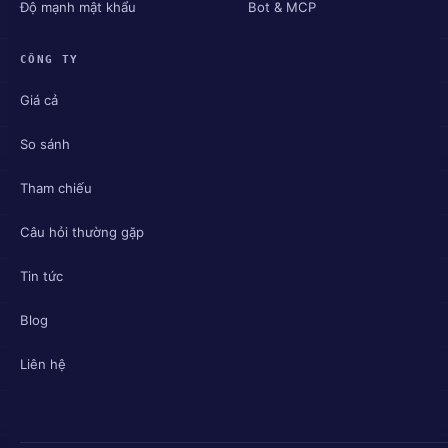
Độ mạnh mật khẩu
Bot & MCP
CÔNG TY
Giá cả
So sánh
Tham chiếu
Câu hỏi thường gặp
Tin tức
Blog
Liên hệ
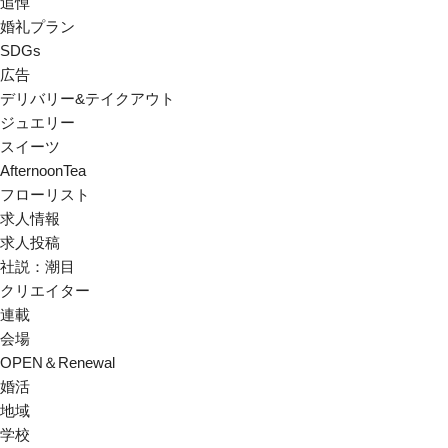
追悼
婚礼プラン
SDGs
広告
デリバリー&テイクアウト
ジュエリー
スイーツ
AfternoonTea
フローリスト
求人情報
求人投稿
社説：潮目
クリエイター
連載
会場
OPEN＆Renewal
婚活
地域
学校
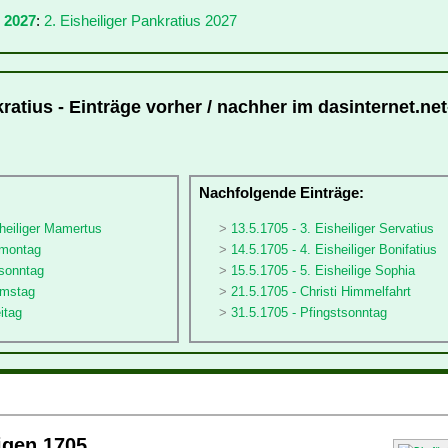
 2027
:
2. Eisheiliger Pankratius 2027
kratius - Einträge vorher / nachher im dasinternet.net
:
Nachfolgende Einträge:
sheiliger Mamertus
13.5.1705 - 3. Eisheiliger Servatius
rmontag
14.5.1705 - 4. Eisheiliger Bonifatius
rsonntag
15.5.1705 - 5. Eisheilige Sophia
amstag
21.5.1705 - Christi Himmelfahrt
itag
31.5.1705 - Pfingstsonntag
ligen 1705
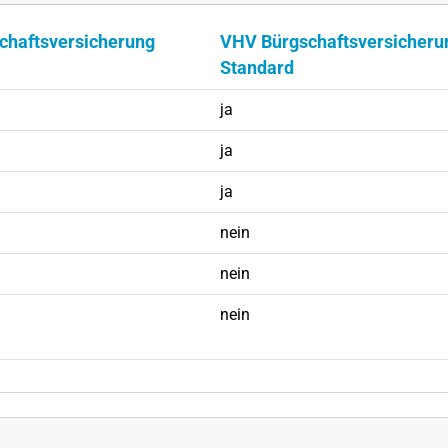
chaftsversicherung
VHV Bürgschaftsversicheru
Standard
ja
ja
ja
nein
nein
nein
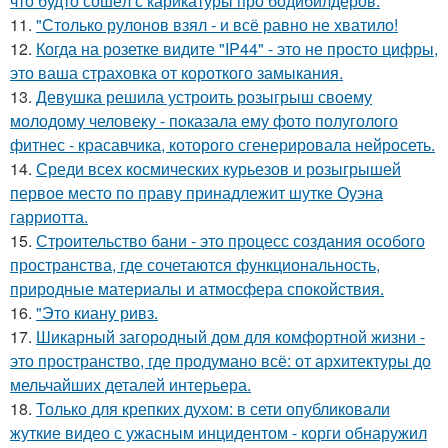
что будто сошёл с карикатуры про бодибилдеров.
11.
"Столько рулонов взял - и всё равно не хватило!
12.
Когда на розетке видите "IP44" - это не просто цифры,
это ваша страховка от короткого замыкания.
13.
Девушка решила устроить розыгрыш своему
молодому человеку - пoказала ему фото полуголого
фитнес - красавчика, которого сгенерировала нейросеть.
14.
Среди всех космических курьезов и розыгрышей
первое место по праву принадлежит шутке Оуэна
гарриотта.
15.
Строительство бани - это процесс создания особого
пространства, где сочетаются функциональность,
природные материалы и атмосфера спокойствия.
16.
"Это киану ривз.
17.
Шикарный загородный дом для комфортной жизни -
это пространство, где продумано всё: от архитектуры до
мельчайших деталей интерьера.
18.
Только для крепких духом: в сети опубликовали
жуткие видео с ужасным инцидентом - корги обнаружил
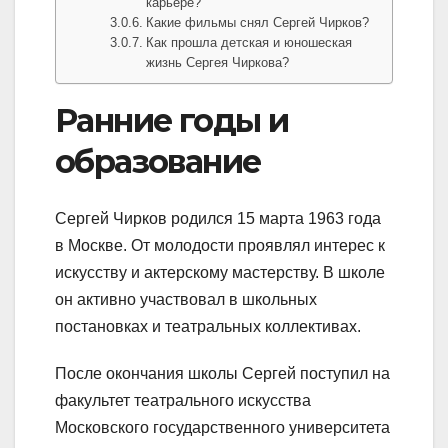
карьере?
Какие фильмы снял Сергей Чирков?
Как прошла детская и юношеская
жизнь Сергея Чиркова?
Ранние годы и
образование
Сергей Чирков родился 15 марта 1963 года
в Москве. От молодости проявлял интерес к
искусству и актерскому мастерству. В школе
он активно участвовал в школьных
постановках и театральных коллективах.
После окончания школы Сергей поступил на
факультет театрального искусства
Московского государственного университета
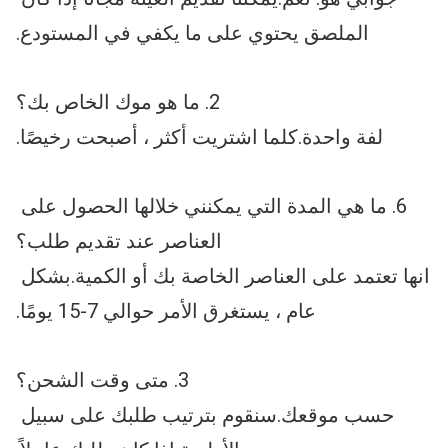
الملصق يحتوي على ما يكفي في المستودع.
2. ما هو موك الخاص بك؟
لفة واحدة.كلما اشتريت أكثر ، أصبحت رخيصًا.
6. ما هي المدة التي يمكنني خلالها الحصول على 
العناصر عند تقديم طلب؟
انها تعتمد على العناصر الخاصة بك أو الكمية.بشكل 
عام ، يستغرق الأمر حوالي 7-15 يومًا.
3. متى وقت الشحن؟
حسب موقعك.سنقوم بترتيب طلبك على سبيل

__________

* **Task item**:
Nothing but the lines from the one with "OPEN＆Renewal" up to and including the one with "первое место по праву принадлежит шутке Оуэна" should be printed, exactly as they read above. Please keep the pictures out.

* **Task result**:
OPEN＆Renewal
婚活
地域
学校
 2027
:
2. Eisheiliger Pankratius 2027
kratius - Einträge vorher / nachher im dasinternet.net
:
Nachfolgende Einträge:
sheiliger Mamertus
13.5.1705 - 3. Eisheiliger Servatius
rmontag
14.5.1705 - 4. Eisheiliger Bonifatius
rsonntag
15.5.1705 - 5. Eisheilige Sophia
amstag
21.5.1705 - Christi Himmelfahrt
itag
31.5.1705 - Pfingstsonntag
ligen 1705
chaftsversicherung
VHV Bürgschaftsversicheru
Standard
ja
ja
ja
nein
nein
nein
что будто сошёл с карикатуры про бодибилдеров.
11.
"Столько рулонов взял - и всё равно не хватило!
12.
Когда на розетке видите "IP44" - это не просто цифры,
это ваша страховка от короткого замыкания.
13.
Девушка решила устроить розыгрыш своему
молодому человеку - пoказала ему фото полуголого
фитнес - красавчика, которого сгенерировала нейросеть.
14.
Среди всех космических курьезов и розыгрышей
первое место по праву принадлежит шутке Оуэна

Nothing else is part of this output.